* [The task]
Hand back, word for word, the lines from the one containing "Paprika spice (american)" to the end of the records, both included, and leave out pictures.

* [Page-level text extractions]
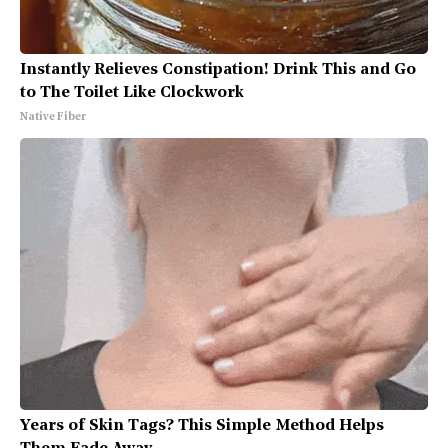
Instantly Relieves Constipation! Drink This and Go
to The Toilet Like Clockwork
Native Fiber
Years of Skin Tags? This Simple Method Helps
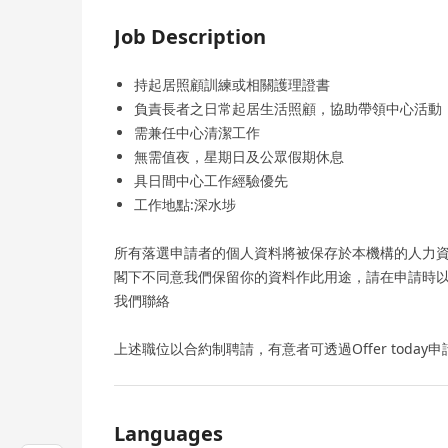
Job Description
持起居照顧訓練或相關護理證書
負責長者之日常起居生活照顧，協助帶領中心活動
需兼任中心清潔工作
無需值夜，星期日及公眾假期休息
具日間中心工作經驗優先
工作地點:深水埗
所有落選申請者的個人資料將被保存於本機構的人力
閣下不同意我們保留你的資料作此用途，請在申請時
我們聯絡
上述職位以合約制聘請，有意者可透過Offer today申
Languages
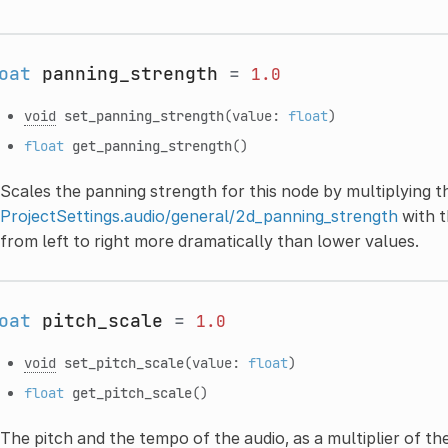
oat
panning_strength
=
1.0
void
set_panning_strength
(value:
float
)
float
get_panning_strength
()
Scales the panning strength for this node by multiplying t
ProjectSettings.audio/general/2d_panning_strength
with t
from left to right more dramatically than lower values.
oat
pitch_scale
=
1.0
void
set_pitch_scale
(value:
float
)
float
get_pitch_scale
()
The pitch and the tempo of the audio, as a multiplier of th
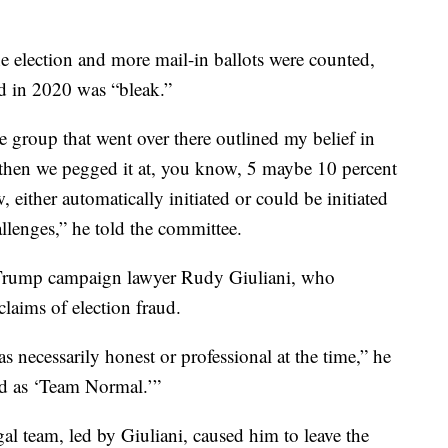
the election and more mail-in ballots were counted,
d in 2020 was “bleak.”
e group that went over there outlined my belief in
d then we pegged it at, you know, 5 maybe 10 percent
either automatically initiated or could be initiated
allenges,” he told the committee.
to Trump campaign lawyer Rudy Giuliani, who
laims of election fraud.
 necessarily honest or professional at the time,” he
zed as ‘Team Normal.’”
gal team, led by Giuliani, caused him to leave the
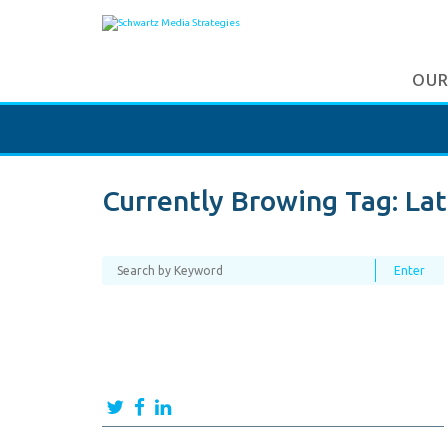
OUR
Currently Browing Tag:
Lat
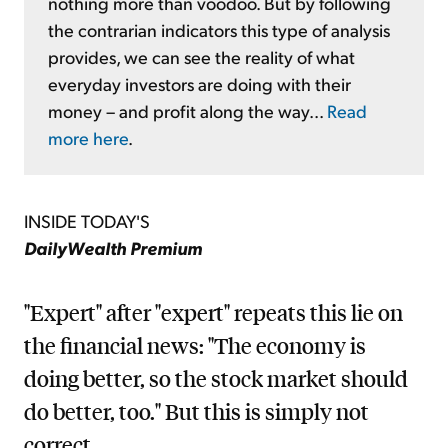
nothing more than voodoo. But by following
the contrarian indicators this type of analysis
provides, we can see the reality of what
everyday investors are doing with their
money – and profit along the way...
Read
more here
.
INSIDE TODAY'S
DailyWealth Premium
"Expert" after "expert" repeats this lie on
the financial news: "The economy is
doing better, so the stock market should
do better, too." But this is simply not
correct...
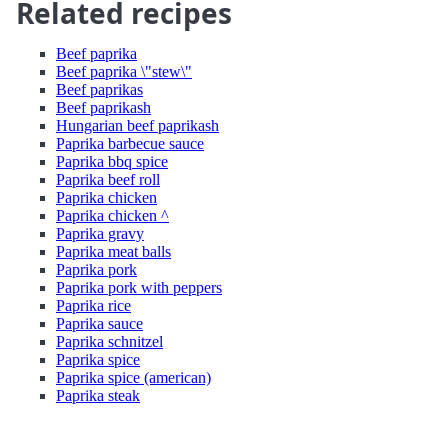
Related recipes
Beef paprika
Beef paprika \"stew\"
Beef paprikas
Beef paprikash
Hungarian beef paprikash
Paprika barbecue sauce
Paprika bbq spice
Paprika beef roll
Paprika chicken
Paprika chicken ^
Paprika gravy
Paprika meat balls
Paprika pork
Paprika pork with peppers
Paprika rice
Paprika sauce
Paprika schnitzel
Paprika spice
Paprika spice (american)
Paprika steak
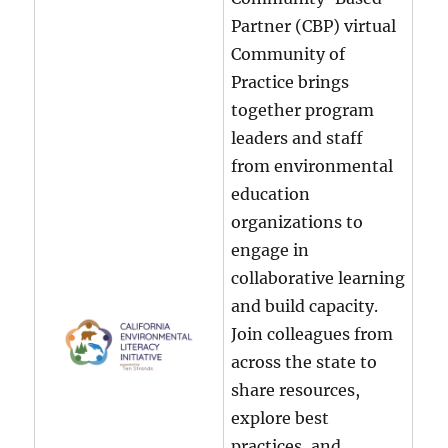
Partner (CBP) virtual
Community of
Practice brings
together program
leaders and staff
from environmental
education
organizations to
engage in
collaborative learning
and build capacity.
Join colleagues from
across the state to
share resources,
explore best
practices, and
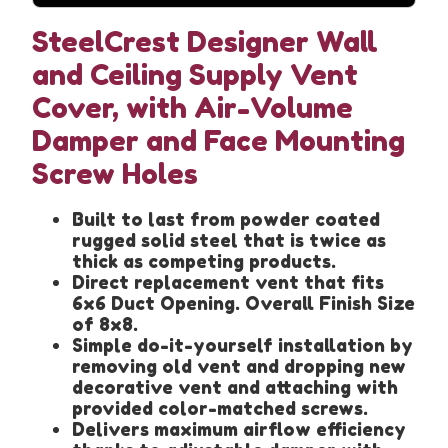
SteelCrest Designer Wall
and Ceiling Supply Vent
Cover, with Air-Volume
Damper and Face Mounting
Screw Holes
Built to last from powder coated
rugged solid steel that is twice as
thick as competing products.
Direct replacement vent that fits
6x6 Duct Opening. Overall Finish Size
of 8x8.
Simple do-it-yourself installation by
removing old vent and dropping new
decorative vent and attaching with
provided color-matched screws.
Delivers maximum airflow efficiency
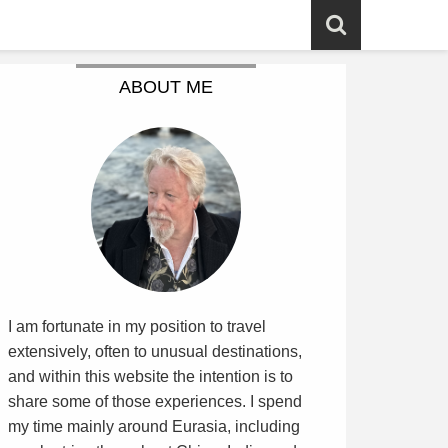
ABOUT ME
I am fortunate in my position to travel
extensively, often to unusual destinations,
and within this website the intention is to
share some of those experiences. I spend
my time mainly around Eurasia, including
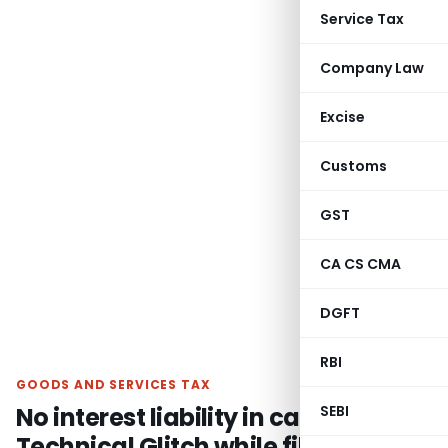
Service Tax
Company Law
Excise
Customs
GST
CA CS CMA
DGFT
RBI
GOODS AND SERVICES TAX
No interest liability in case of
SEBI
Technical Glitch while filing GSTR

* [Output of the task]
Paprika spice (american)
Paprika steak
Partner (CBP) virtual
Community of
Practice brings
together program
leaders and staff
from environmental
education
organizations to
engage in
collaborative learning
and build capacity.
Join colleagues from
across the state to
share resources,
explore best
practices, and
SteelCrest Designer Wall
and Ceiling Supply Vent
Cover, with Air-Volume
Damper and Face Mounting
Screw Holes
Built to last from powder coated
rugged solid steel that is twice as
thick as competing products.
Direct replacement vent that fits
6x6 Duct Opening. Overall Finish Size
of 8x8.
Simple do-it-yourself installation by
removing old vent and dropping new
decorative vent and attaching with
provided color-matched screws.
Delivers maximum airflow efficiency
ABOUT ME
I am fortunate in my position to travel
extensively, often to unusual destinations,
and within this website the intention is to
share some of those experiences. I spend
my time mainly around Eurasia, including
Service Tax
Company Law
Excise
Customs
GST
CA CS CMA
DGFT
RBI
GOODS AND SERVICES TAX
No interest liability in case of
SEBI
Technical Glitch while filing GSTR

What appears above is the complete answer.